The key difference with ATM systems is how they integrate different strategies and technologies using real-time data and speed harmonization, said Nancy Singer, a Federal Highway Administration spokeswoman.
“By stabilizing traffic speeds, speed harmonization systems work to reduce traffic flow breakdowns and the onset of stop-and-go driving behavior,” Singer said. “This results in more uniform traffic flow and safer driving conditions.”
But with constricted budgets, transportation departments can’t afford to ignore the costs for system operations, support and maintenance. In Washington, the I-5 signs cost about $23 million, funded as part of the WSDOT’s Alaskan Way Viaduct and Seawall Replacement Project. Modifications made to the 16-mile stretch of highway in Minnesota totaled about $70 million, Thompson said. Both states plan to proceed with expansion projects next year, and Colorado is considering a similar system.
“States must carefully evaluate if such systems can meet the needs of a particular roadway in order to obtain maximum effectiveness and benefits,” Singer said.
But in the United Kingdom, critics initially called the “extra lane” scheme a cheap alternative to motorway widening that will only encourage more drivers and increase emissions.
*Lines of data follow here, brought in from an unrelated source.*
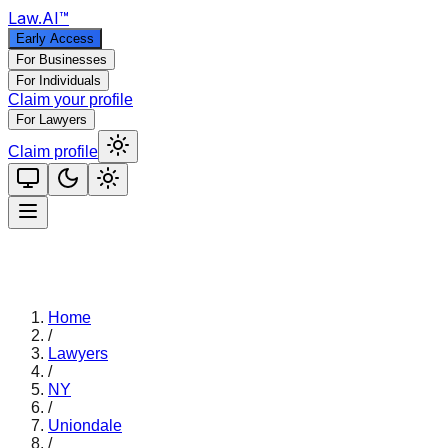
Law
.AI
™
Early Access
For Businesses
For Individuals
Claim your profile
For Lawyers
Claim profile
Home
/
Lawyers
/
NY
/
Uniondale
/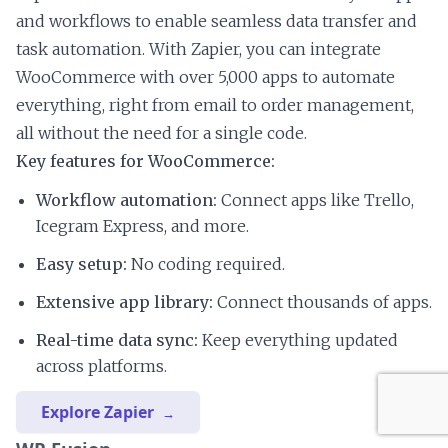
and workflows to enable seamless data transfer and
task automation. With Zapier, you can integrate
WooCommerce with over 5,000 apps to automate
everything, right from email to order management,
all without the need for a single code.
Key features for WooCommerce:
Workflow automation:
Connect apps like Trello,
Icegram Express, and more.
Easy setup:
No coding required.
Extensive app library:
Connect thousands of apps.
Real-time data sync:
Keep everything updated
across platforms.
Explore Zapier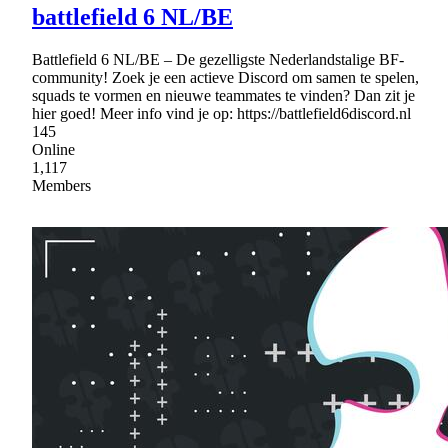
battlefield 6 NL/BE
Battlefield 6 NL/BE – De gezelligste Nederlandstalige BF-
community! Zoek je een actieve Discord om samen te spelen,
squads te vormen en nieuwe teammates te vinden? Dan zit je
hier goed! Meer info vind je op: https://battlefield6discord.nl
145
Online
1,117
Members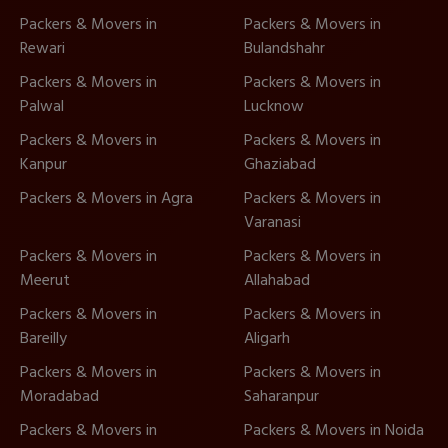
Packers & Movers in
Packers & Movers in
Rewari
Bulandshahr
Packers & Movers in
Packers & Movers in
Palwal
Lucknow
Packers & Movers in
Packers & Movers in
Kanpur
Ghaziabad
Packers & Movers in Agra
Packers & Movers in
Varanasi
Packers & Movers in
Packers & Movers in
Meerut
Allahabad
Packers & Movers in
Packers & Movers in
Bareilly
Aligarh
Packers & Movers in
Packers & Movers in
Moradabad
Saharanpur
Packers & Movers in
Packers & Movers in Noida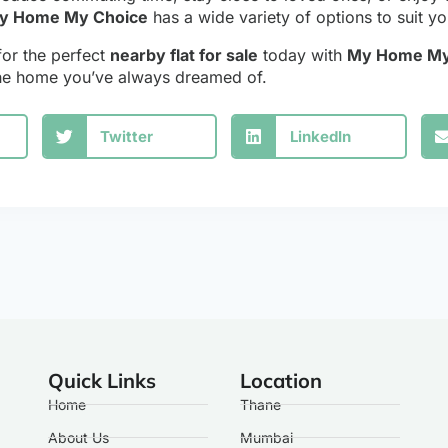
y Home My Choice
has a wide variety of options to suit y
for the perfect
nearby flat for sale
today with
My Home My
the home you’ve always dreamed of.
Twitter
LinkedIn
Quick Links
Location
Home
Thane
About Us
Mumbai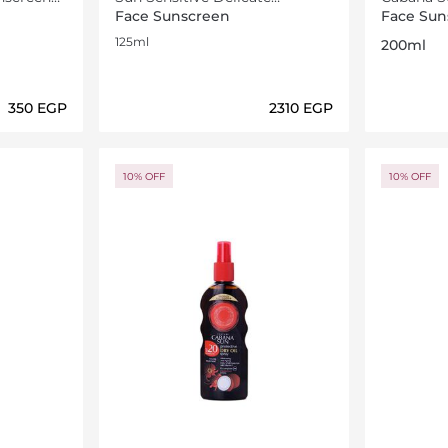
Softening Milk SPF30 125ml
Spray SP
Face Sunscreen
Face Sun
125ml
200ml
⁦350⁩ EGP
⁦2310⁩ EGP
ils…
Loading details…
10% OFF
10% OFF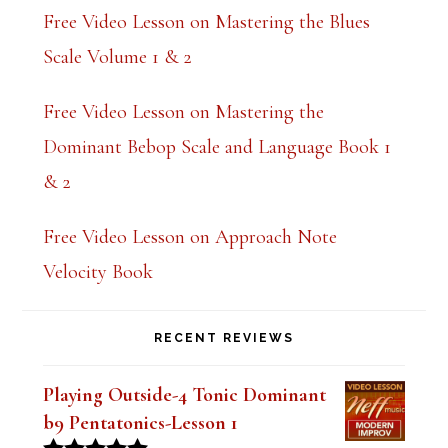
Free Video Lesson on Mastering the Blues
Scale Volume 1 & 2
Free Video Lesson on Mastering the
Dominant Bebop Scale and Language Book 1
& 2
Free Video Lesson on Approach Note
Velocity Book
RECENT REVIEWS
Playing Outside-4 Tonic Dominant
b9 Pentatonics-Lesson 1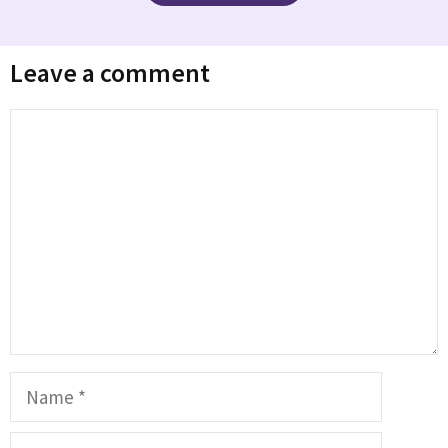
Leave a comment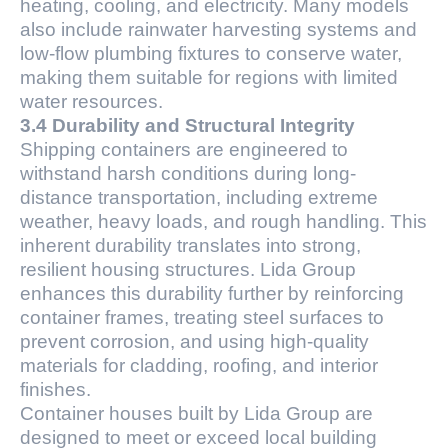
heating, cooling, and electricity. Many models
also include rainwater harvesting systems and
low-flow plumbing fixtures to conserve water,
making them suitable for regions with limited
water resources.
3.4 Durability and Structural Integrity
Shipping containers are engineered to
withstand harsh conditions during long-
distance transportation, including extreme
weather, heavy loads, and rough handling. This
inherent durability translates into strong,
resilient housing structures. Lida Group
enhances this durability further by reinforcing
container frames, treating steel surfaces to
prevent corrosion, and using high-quality
materials for cladding, roofing, and interior
finishes.
Container houses built by Lida Group are
designed to meet or exceed local building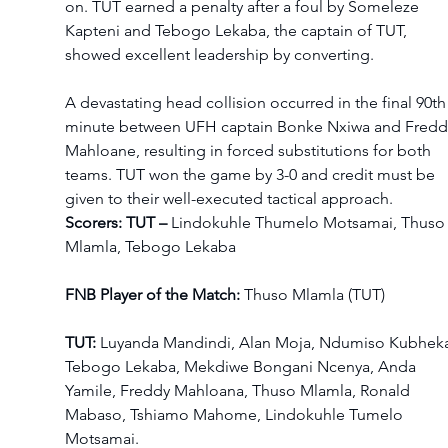
on. TUT earned a penalty after a foul by Someleze 
Kapteni and Tebogo Lekaba, the captain of TUT, 
showed excellent leadership by converting.  
A devastating head collision occurred in the final 90th
minute between UFH captain Bonke Nxiwa and Fredd
Mahloane, resulting in forced substitutions for both 
teams. TUT won the game by 3-0 and credit must be 
given to their well-executed tactical approach.    
Scorers: TUT – 
Lindokuhle Thumelo Motsamai, Thuso
Mlamla, Tebogo Lekaba 
FNB Player of the Match:
 Thuso Mlamla (TUT) 
TUT:
 Luyanda Mandindi, Alan Moja, Ndumiso Kubheka
Tebogo Lekaba, Mekdiwe Bongani Ncenya, Anda 
Yamile, Freddy Mahloana, Thuso Mlamla, Ronald 
Mabaso, Tshiamo Mahome, Lindokuhle Tumelo 
Motsamai.  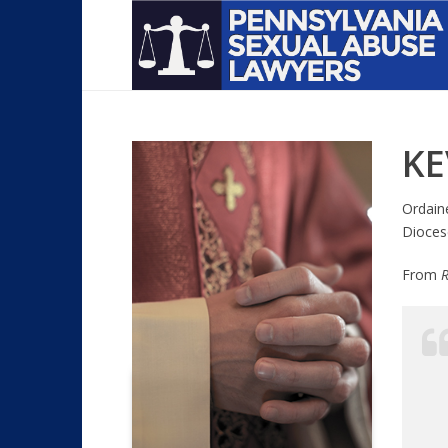
KE
Ordain
Dioces
From
R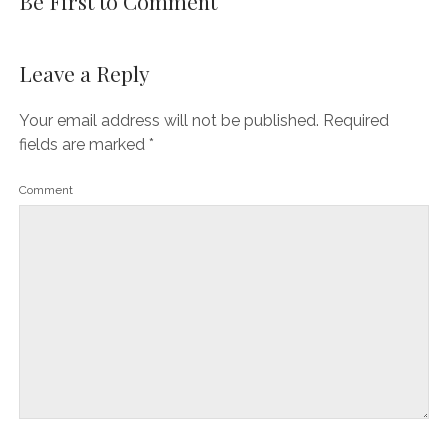
Be First to Comment
Leave a Reply
Your email address will not be published.
Required
fields are marked
*
Comment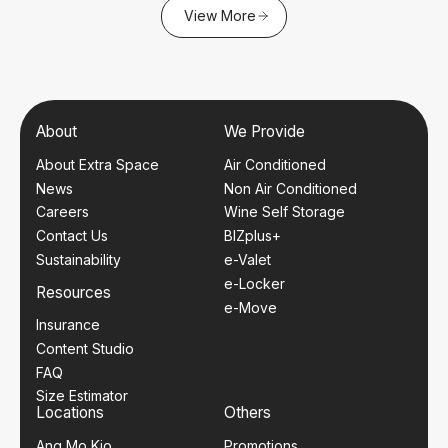
View More
About
We Provide
About Extra Space
Air Conditioned
News
Non Air Conditioned
Careers
Wine Self Storage
Contact Us
BIZplus+
Sustainability
e-Valet
e-Locker
Resources
e-Move
Insurance
Content Studio
FAQ
Size Estimator
Locations
Others
Ang Mo Kio
Promotions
“We are unclear what the long-term strategy is for ATM,” the Campaign for Better Transport wrote in a 2008 ATM feasibility study. “If it is simply to create a little extra capacity that will simply fill up again in a few years, we would not support ATM. This would again be another sticking plaster solution that does not deal with long-term challenges.”
A few years ago, U.S. transportation managers visited Europe to see how its countries were using technology in their infrastructure investments. There, Washington and Minnesota transportation officials saw the ATM system in action and brought the idea back to the U.S.
“The concept of active traffic management was something that hadn’t been done in the United States,” said Morgan Balogh, a traffic engineer for the WSDOT. “This technology has shown real benefits of a 30 percent reduction in injury collisions.”
When it comes to advanced transportation networks that reduce emissions and travel times, America still has ground to make up — the U.S. lags behind innovation leaders, such as Japan, Sweden and South Korea, according to Smart Mobility.
As Congress prepares to reauthorize the nation’s transportation program, the report highlights that “an array of innovations that were either overlooked or did not exist at the time of previous authorizations can be incentivized.”
Although the recent texting-while-driving firestorm may have strained the relationship between transportation and technology, the report claims that the U.S. can catch up in the global race if leaders make a national commitment and systematically deploy technology to solve the most critical transportation problems.
“Just as the Internet, smartphones and social media changed the way we acquire news, listen to music, or connect with friends and family, these same innovations have implications for how we move around,” the report said. “While high-tech gadgets can be a problem when they distract motorists from driving, they open up a whole new world for people using other modes.”